What else? Oh yeah, I saw MC Hammer! He was pulling into the Baja Fresh parking lot as we were leaving the Coldstone. I saw him and told Ethan but he was looking the wrong way and I didn't want to point because it would be obvious but ofcourse I pointed because ETHAN WAS NOT LOOKING THE RIGHT WAY and McHammer totally saw me. I looked like a moron. Too bad I didn't lean out the window and scream "there he is there he is." Supposedly he goes to my gym but I haven't seen him yet--i'm sure it has nothing to do w/ the fact that I went to the gym for the first time yesterday in about 1 month.

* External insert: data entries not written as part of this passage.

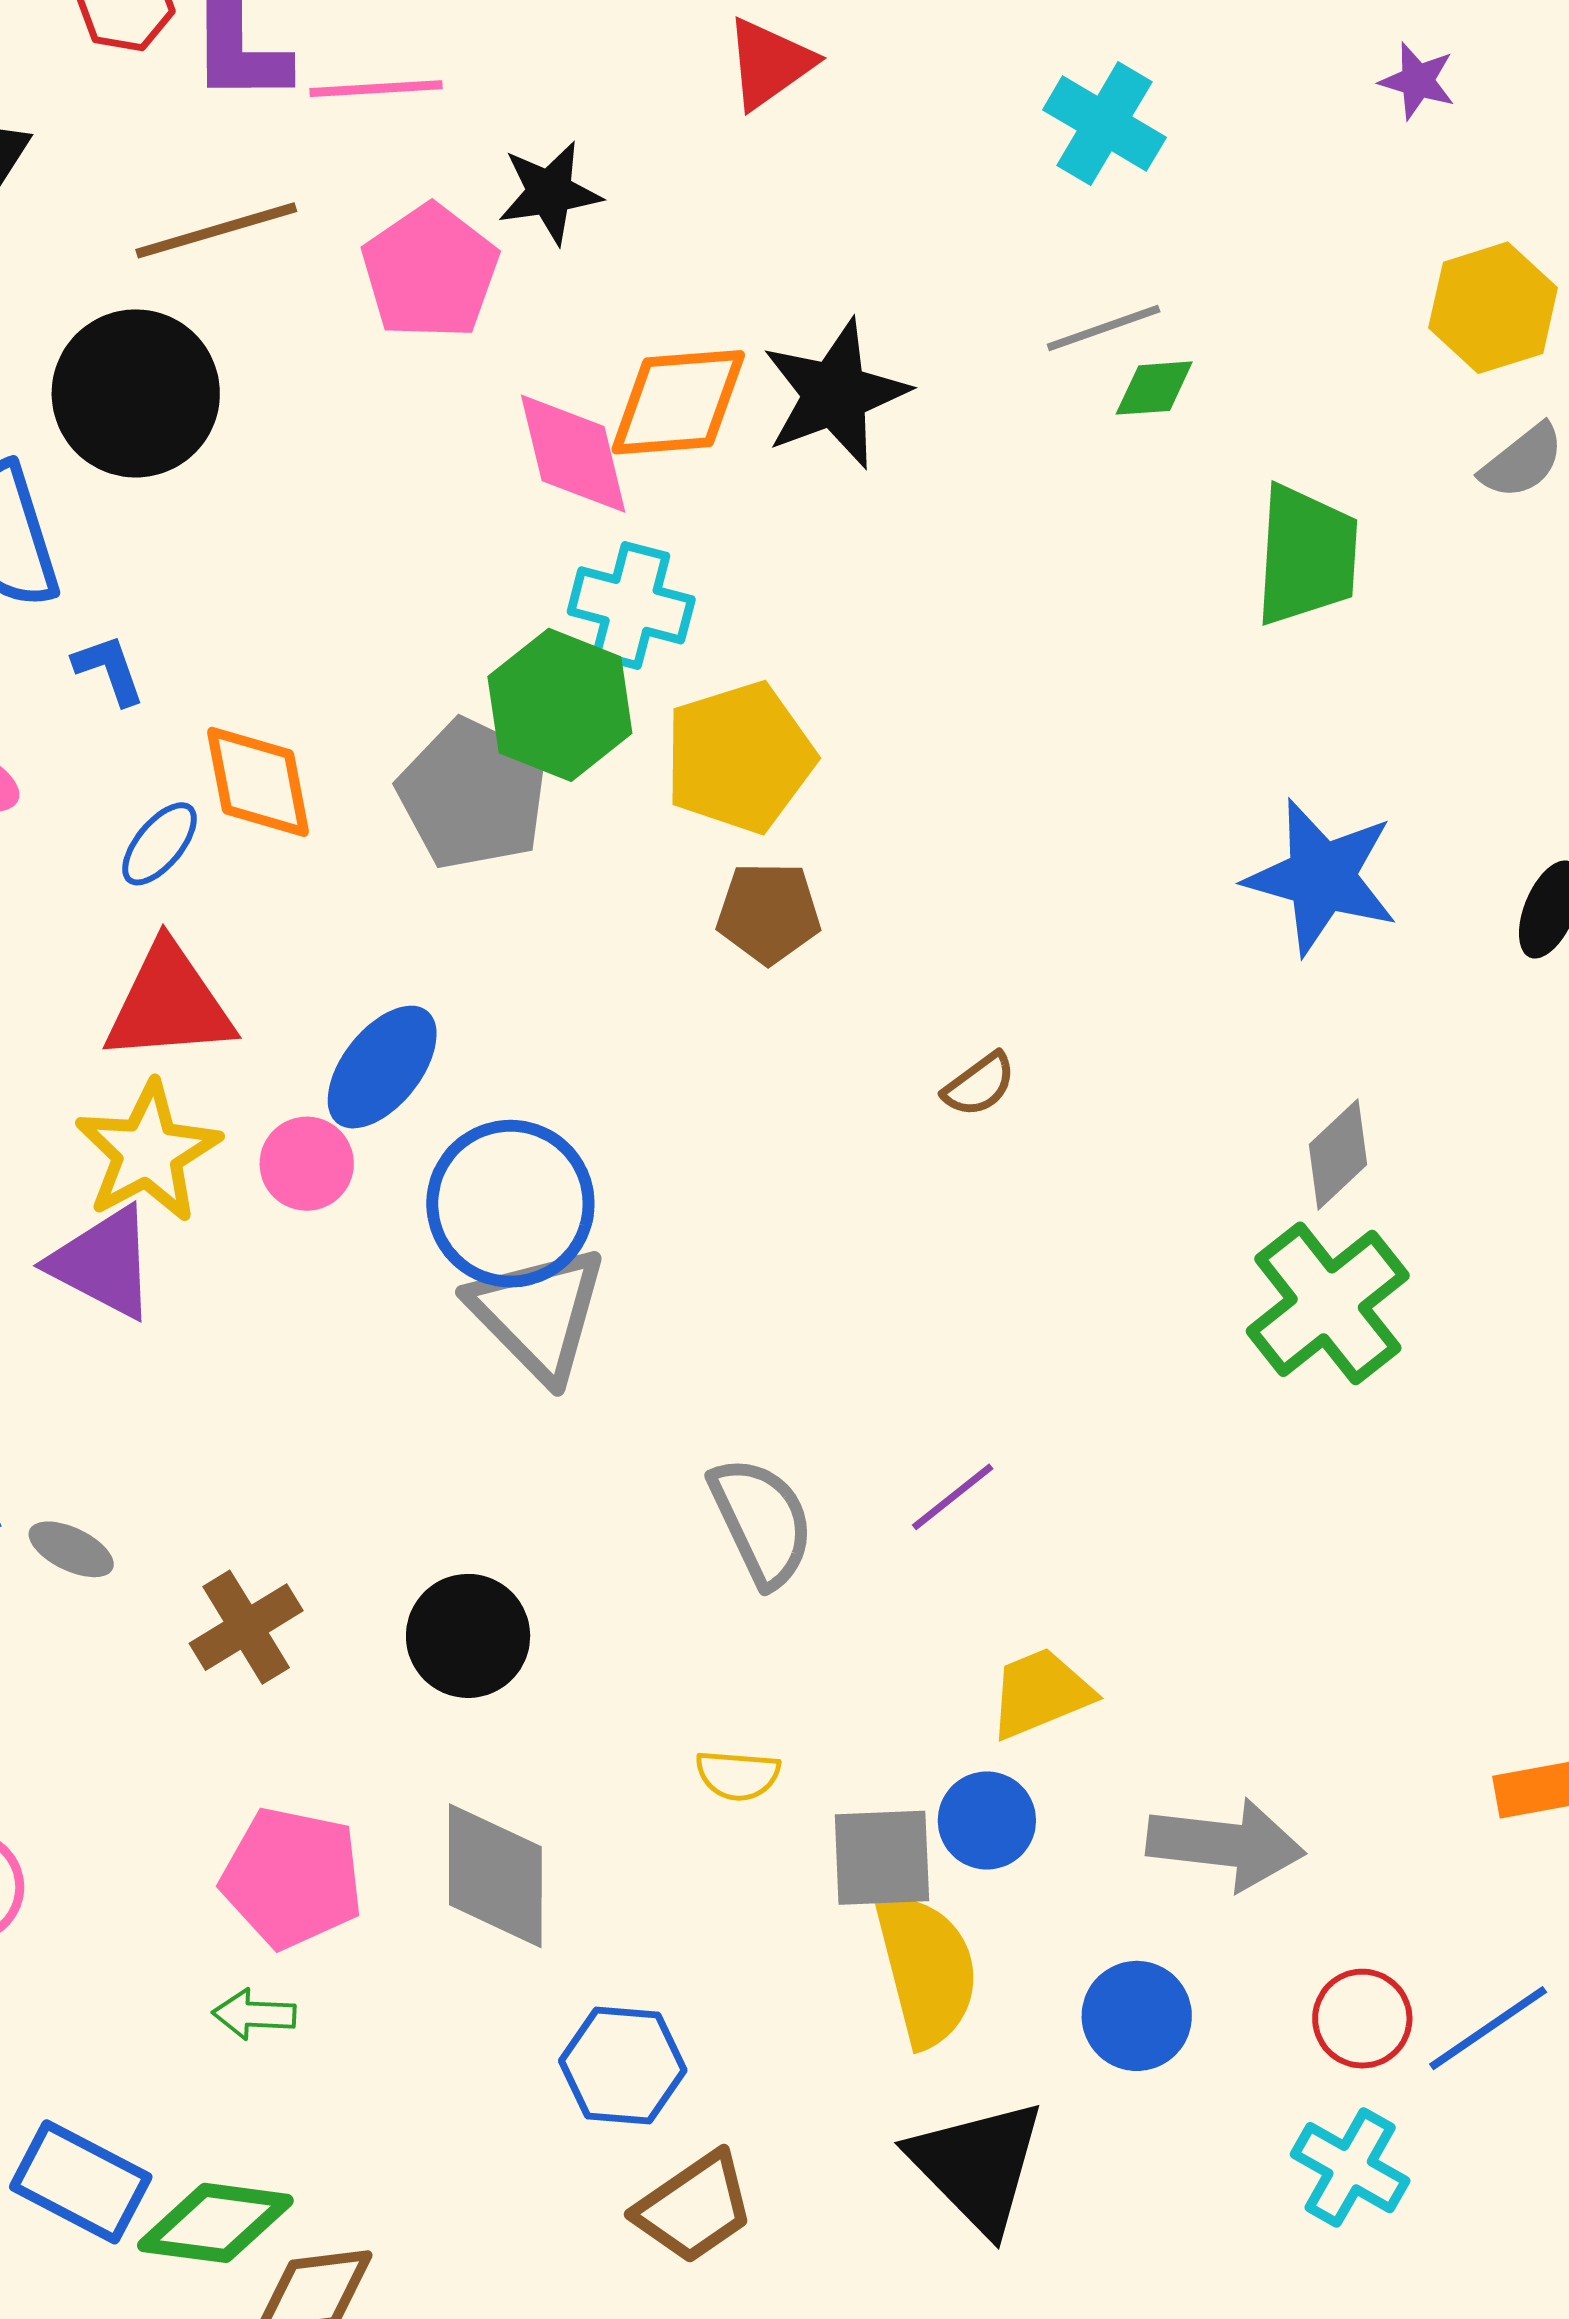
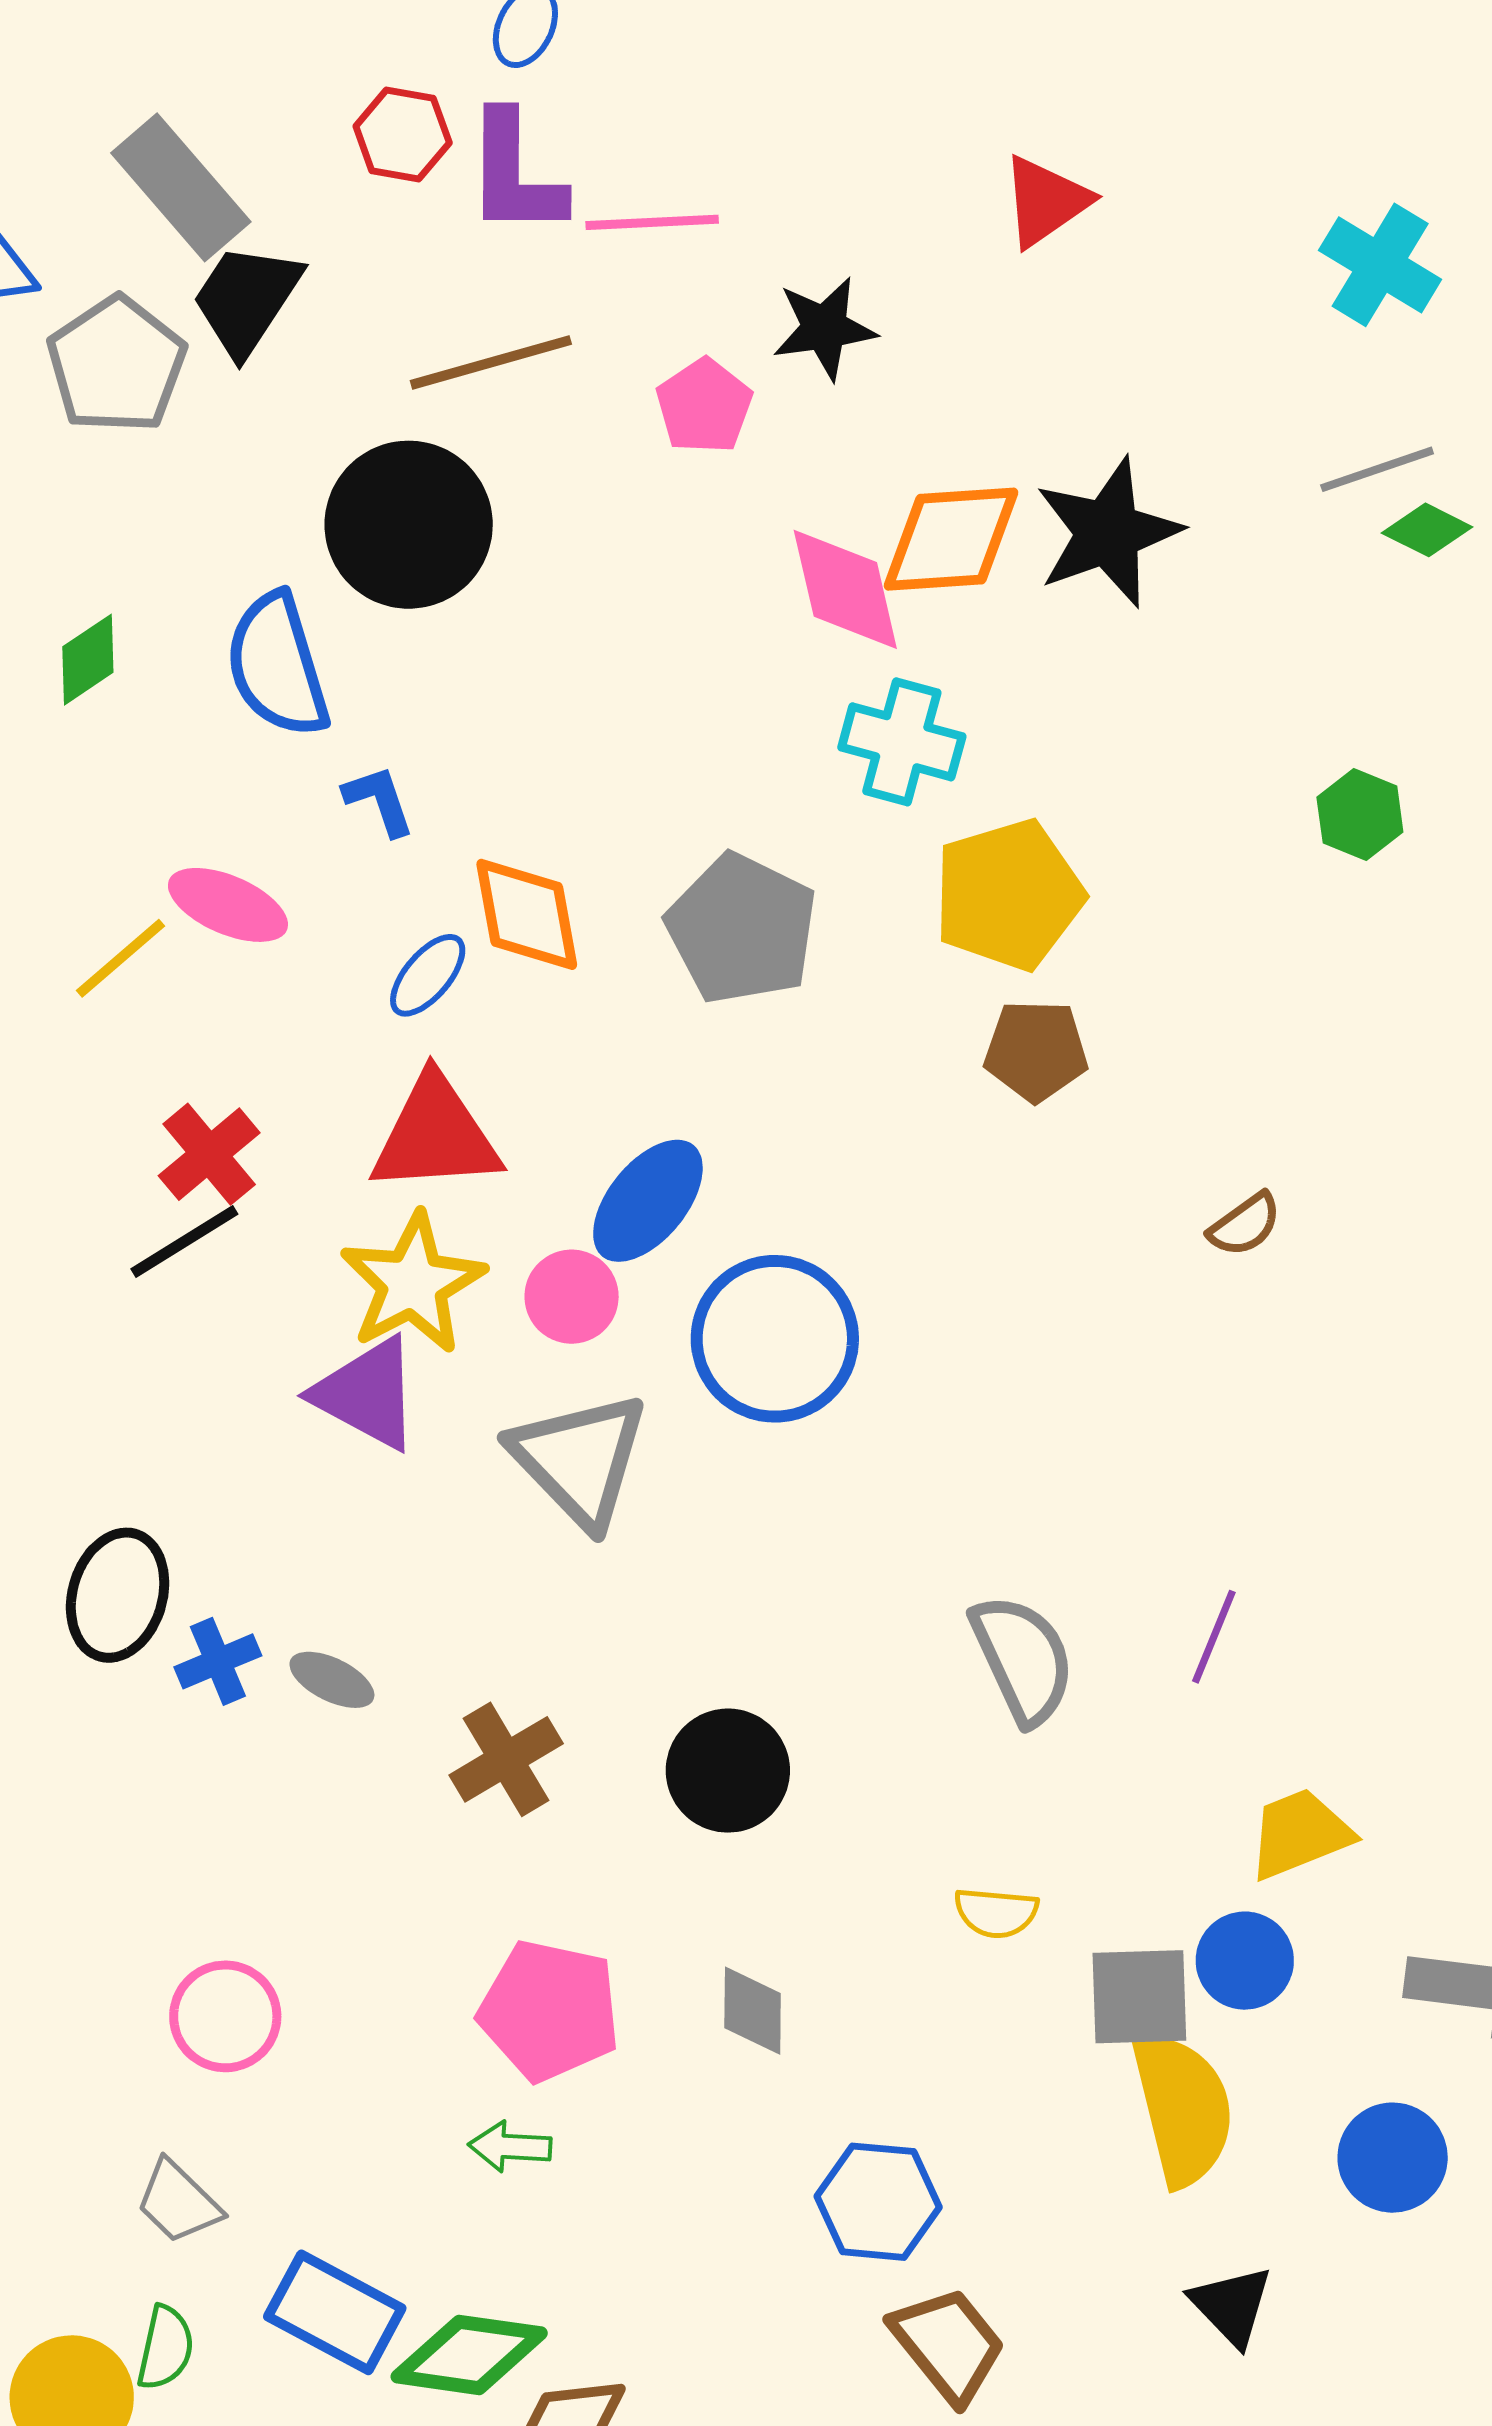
pink pentagon: (430, 272) -> (704, 406), size x0.7
green diamond: (1154, 388) -> (1427, 530), turned 30
green hexagon: (560, 705) -> (1360, 815), moved, size x0.6
gray triangle: (538, 1313) -> (579, 1459), moved
purple line: (953, 1497) -> (1214, 1637), turned -30
gray diamond: (495, 1876) -> (753, 2011), size x0.6
black triangle: (977, 2166) -> (1232, 2306), size x0.6
brown trapezoid: (694, 2208) -> (948, 2344), turned -95

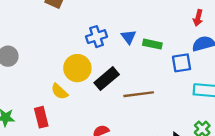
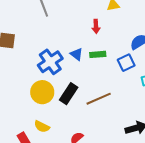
red arrow: (198, 18) -> (96, 26), moved
blue cross: (97, 37) -> (50, 62), size x1.4
yellow semicircle: (60, 91) -> (42, 127), moved

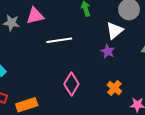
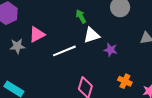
white triangle: (115, 31) -> (92, 35), moved, turned 36

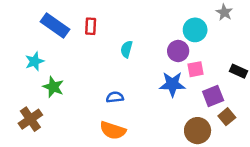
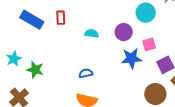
cyan semicircle: (127, 49) -> (92, 33), turned 88
purple circle: (178, 51) -> (124, 32), moved
cyan star: (35, 61) -> (14, 59), moved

Um...Wii bowling is not the same as regular bowling. I hate to admit it cuz I was talking trash. But I bowled an 81 and 89 in REAL bowling with several gutter balls. Well, entire gutter frames. When I Wii bowl its 178. The discrepancy is just amazing isn't it? We went with some friends on Saturday and the guys teamed up. They even gave us girls 100 pts. How sad is it that we couldn't win with 100 extra points. We lost by 3. Basically if I could have just guttered one less we could have won. Then we wouldn't have had to pay for crepes....YUM. An entire restaurant of crepes. Can you imagine? And Ethan had nutella for the first time and is hooked. I had a cinnamon apple crepe....no wonder I am a gigantic whale. I really like food. What I really like are our friends. We met them in college and they are such great people. They have been struggling w/ infertility for a few years and it sounds like they are starting the adoption process so should have a baby in the next 2 yrs. I am so thrilled for them. Its funny how you never know what is going to happen. I sat next to this guy at college orientation, we had lunch together and hung out for the day (we both shared we had significant others--don't get any ideas). He said he lived in Davis and I said my boyfriend was going to move to Davis in the next year. He mentioned his girlfriend was also going to go to our college...then we found out we were both English majors. Then we had some classes together and became friends and when it was time for Ethan to move to Davis he moved in with him. We have been friends since then all because we sat next to eachother at orientation...in 1995. Ethan was in his wedding, he was in ours, I helped plan/organize their wedding and reception. They are just good people and I heart them.

Ok. I need to think of something for us to do when Ryan wakes up from his nap. It is soooo windy here so the park is out of the question.